How to Bite your Tongue when your opinionated

United States
August 30, 2008 6:30pm CST
I can't stand my in-laws, one especially and find that I can't bite my tongue when my husband wants to buy gifts for his nephew. His brother in law is an ungrateful guy and can't stand the thought of spending money on his family. How can I bite my tongue when I want to tell him it's a waste of time and money- not to mention the name calling. Any ideas? Thanks!
1 person likes this
4 responses
@casinocat (284)
• United States
30 Aug 08
Think of it this way. If it's the in-laws who are the jerks, saying nasty things to your husband isn't going to change that! It will only hurt your husband's feelings. Maybe your husband gets joy from giving gifts (I know I do) whether the recipient seems deserving or not. So, try looking only at your husband's joy and remembering what a caring and giving person he is. Hopefully the nephew will grow up more like your husband than the brother-in-law.

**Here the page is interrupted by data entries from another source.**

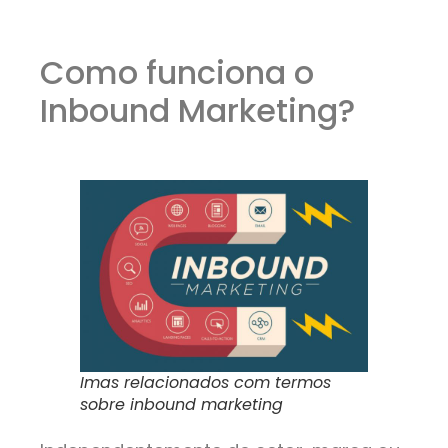
Como funciona o
Inbound Marketing?
Imas relacionados com termos
sobre inbound marketing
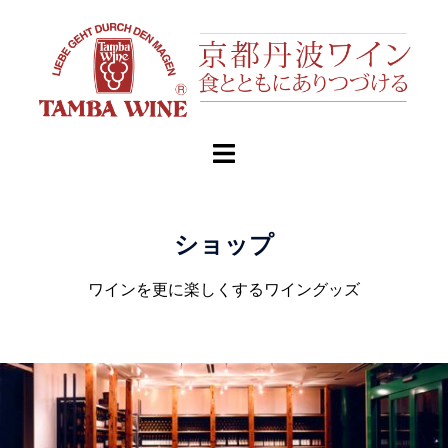
ショップ
ワインを更に楽しくするワイングッズ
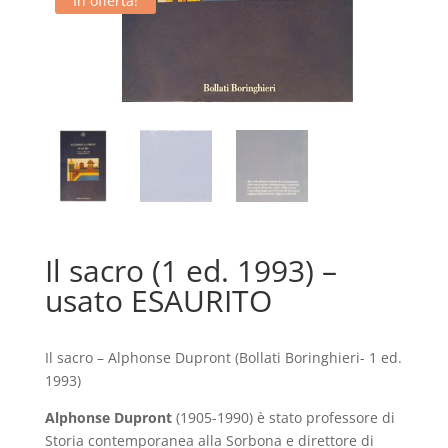
In offerta!
Il sacro (1 ed. 1993) –
usato ESAURITO
Il sacro – Alphonse Dupront (Bollati Boringhieri- 1 ed.
1993)
Alphonse Dupront
(1905-1990) è stato professore di
Storia contemporanea alla Sorbona e direttore di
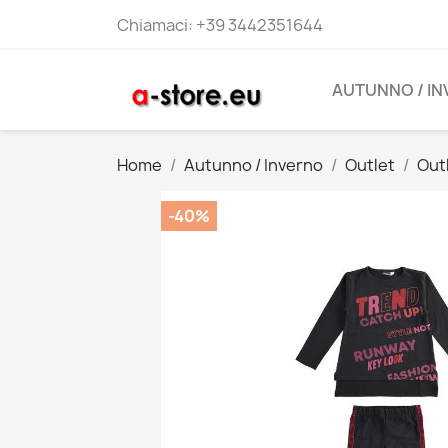
Chiamaci:
+39 3442351644
AUTUNNO / I
Home
Autunno / Inverno
Outlet
Out
-40%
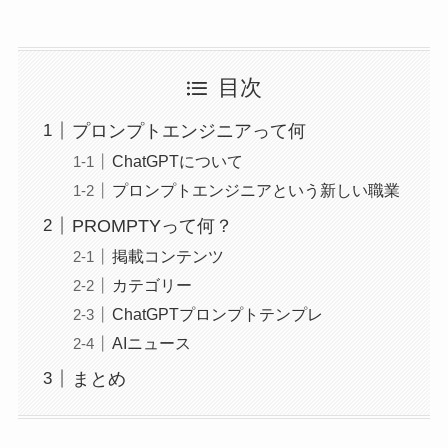
目次
プロンプトエンジニアって何
ChatGPTについて
プロンプトエンジニアという新しい職業
PROMPTYって何？
掲載コンテンツ
カテゴリー
ChatGPTプロンプトテンプレ
AIニュース
まとめ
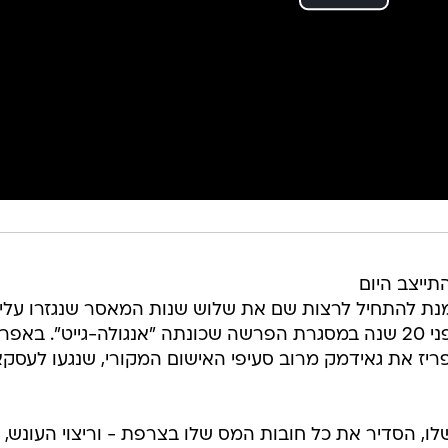
ייצב היום
מנת להתחיל לרצות שם את שלוש שנות המאסר שנגזרו עליו
בגין עבירת מס והלבנת הון שביצע לפני 20 שנה במסגרת הפרשה שכונתה "אנגולה-גייט". באפ
בפריז את גאידמק מרוב סעיפי האישום המקורי, שנגעו לעסק
שלו, הסדיר את כל חובות המס שלו בצרפת - וריצוי העונש, 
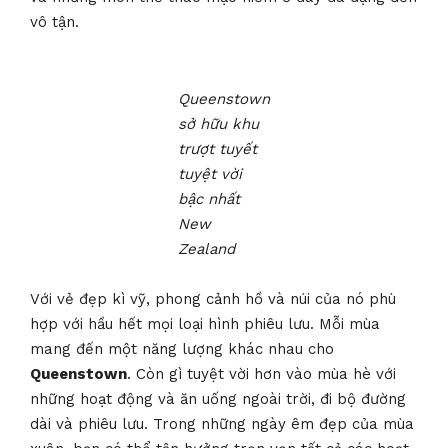
vô tận.
Queenstown
sở hữu khu
trượt tuyết
tuyệt vời
bậc nhất
New
Zealand
Với vẻ đẹp kì vỹ, phong cảnh hồ và núi của nó phù
hợp với hầu hết mọi loại hình phiêu lưu. Mỗi mùa
mang đến một năng lượng khác nhau cho
Queenstown
. Còn gì tuyệt vời hơn vào mùa hè với
những hoạt động và ăn uống ngoài trời, đi bộ đường
dài và phiêu lưu. Trong những ngày êm đẹp của mùa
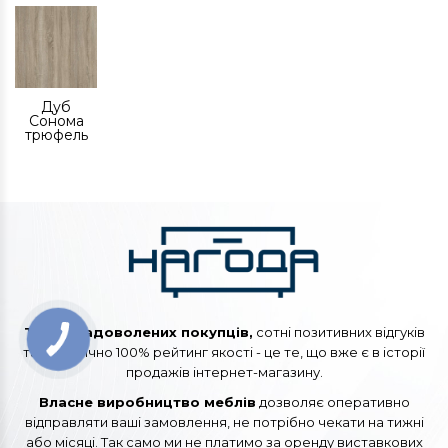
Дуб
Сонома
трюфель
Тисячі задоволених покупців,
сотні позитивних відгуків
та практично 100% рейтинг якості - це те, що вже є в історії
продажів інтернет-магазину.
Власне виробництво меблів
дозволяє оперативно
відправляти ваші замовлення, не потрібно чекати на тижні
або місяці. Так само ми не платимо за оренду виставкових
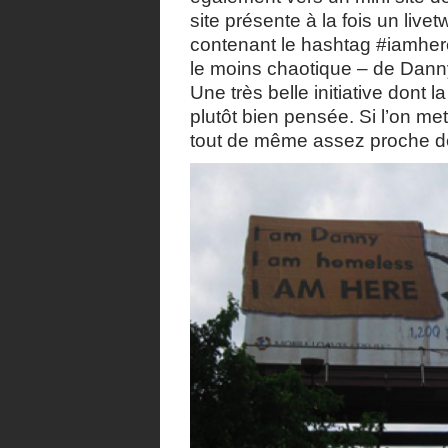
site présente à la fois un live
contenant le hashtag #iamhere
le moins chaotique – de Dan
Une très belle initiative dont 
plutôt bien pensée. Si l’on met 
tout de même assez proche 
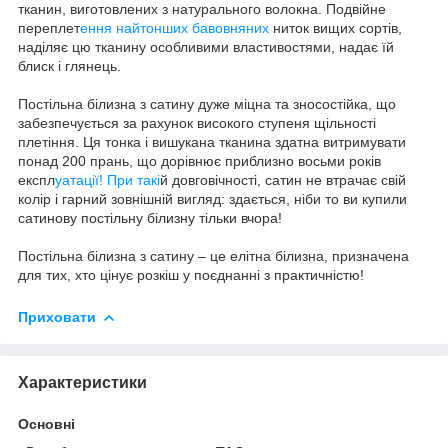
тканин, виготовлених з натурального волокна. Подвійне
переплет
ення найтонших бавовняних
ниток вищих сортів,
наділяє цю тканину особливими властивостями, надає їй
блиск і глянець.
Постільна білизна з сатину дуже міцна та зносостійка, що
забезпечується за рахунок високого ступеня щільності
плетіння. Ця тонка і вишукана тканина здатна витримувати
понад 200 прань, що дорівнює приблизно восьми років
експл
уатації! При такі
й довговічності, сатин не втрачає свій
колір і гарний зовнішній вигляд: здається, ніби то ви купили
сатинову постільну білизну тільки вчора!
Постільна білизна з сатину – це елітна білизна, призначена
для тих, хто цінує розкіш у поєднанні з практичністю!
Приховати
Характеристики
Основні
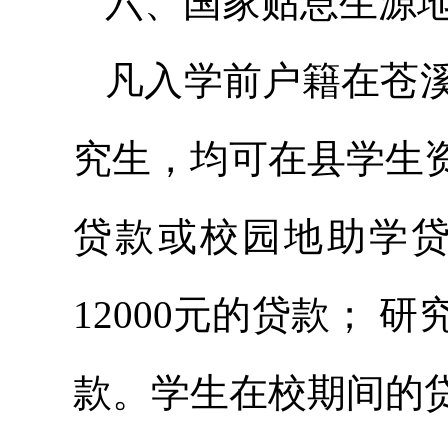
六、国家贴息生源
凡入学前户籍在苍
究生，均可在县学生
贷款或校园地助学
12000元的贷款； 研
款。学生在校期间的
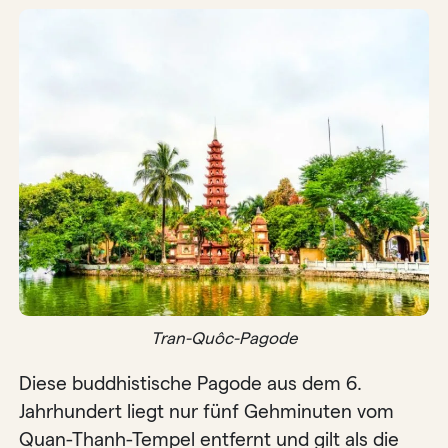
Tran-Quôc-Pagode
Diese buddhistische Pagode aus dem 6.
Jahrhundert liegt nur fünf Gehminuten vom
Quan-Thanh-Tempel entfernt und gilt als die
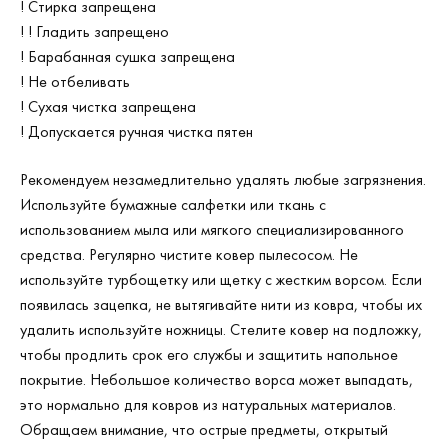
! Стирка запрещена
! ! Гладить запрещено
! Барабанная сушка запрещена
! Не отбеливать
! Сухая чистка запрещена
! Допускается ручная чистка пятен
Рекомендуем незамедлительно удалять любые загрязнения.
Используйте бумажные салфетки или ткань с
использованием мыла или мягкого специализированного
средства. Регулярно чистите ковер пылесосом. Не
используйте турбощетку или щетку с жестким ворсом. Если
появилась зацепка, не вытягивайте нити из ковра, чтобы их
удалить используйте ножницы. Стелите ковер на подложку,
чтобы продлить срок его службы и защитить напольное
покрытие. Небольшое количество ворса может выпадать,
это нормально для ковров из натуральных материалов.
Обращаем внимание, что острые предметы, открытый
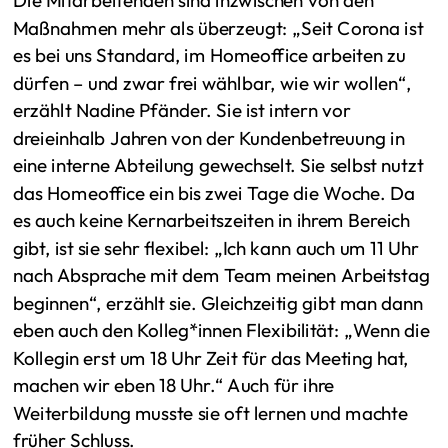
Die Mitarbeitenden sind inzwischen von den
Maßnahmen mehr als überzeugt: „Seit Corona ist
es bei uns Standard, im Homeoffice arbeiten zu
dürfen – und zwar frei wählbar, wie wir wollen“,
erzählt Nadine Pfänder. Sie ist intern vor
dreieinhalb Jahren von der Kundenbetreuung in
eine interne Abteilung gewechselt. Sie selbst nutzt
das Homeoffice ein bis zwei Tage die Woche. Da
es auch keine Kernarbeitszeiten in ihrem Bereich
gibt, ist sie sehr flexibel: „Ich kann auch um 11 Uhr
nach Absprache mit dem Team meinen Arbeitstag
beginnen“, erzählt sie. Gleichzeitig gibt man dann
eben auch den Kolleg*innen Flexibilität: „Wenn die
Kollegin erst um 18 Uhr Zeit für das Meeting hat,
machen wir eben 18 Uhr.“ Auch für ihre
Weiterbildung musste sie oft lernen und machte
früher Schluss.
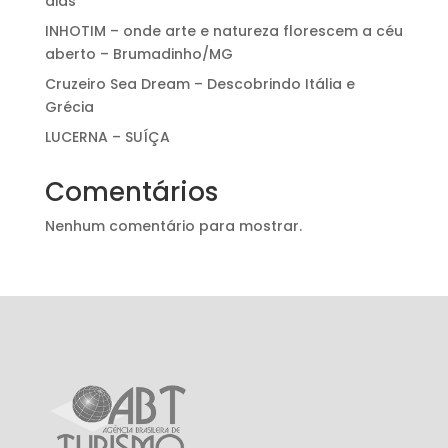
dias
INHOTIM – onde arte e natureza florescem a céu
aberto – Brumadinho/MG
Cruzeiro Sea Dream – Descobrindo Itália e
Grécia
LUCERNA – SUÍÇA
Comentários
Nenhum comentário para mostrar.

LOL
1 person likes this
• United States
30 Aug 08
Hmmmm - my own brother is such an ungrateful idiot ! However, regardless of how I feel about my brother himself - I make every effort to not take it out on my nephews... I realize that although my brother doesn't "get it" nor has the ability to teach his sons such concepts as gratitude - that the boys are able to learn from others... It's sad that you husbands brother in law has so little interest in his own family / child - but maybe - just maybe, your husbands attention and generosity will provide the boy with a better role model - at least remembering that always seems to help me bite my own tongue !
• Canada
31 Aug 08
As someone married to a guy who is often charitablt to the wrong people, I know how you feel. A thought, though. Are we buying gifts for the brother-in-law, or the son? How old is the son? If the son is just little, do we really want to punish him for the stupid actions of his ungreatful father? If the son is grown up, is he ungreatful like his father, or has he learned to be better than that? It all depends on the situation. As for biting my tongue, I DON'T, and then we TALK about how we each feel, and decide from there.
• United States
31 Aug 08
The son is young but I'm afraid when he's more older, he'll pick up the actions of his father and also be just as ungrateful. Buying gifts for the son. Glad to hear someone else is married to someone who gives to the wrong people.
• United States
31 Aug 08
I think we have pretty much all gone through something like this at one time or another in our lives. I think that as long as your husband is buying for his nephew and not his brother-in-law, that's better. Unfortunately sometimes we have to just bite our tongues as hard as it is for the sake of keeping peace. I've been there & done it so I know for sure it's tough.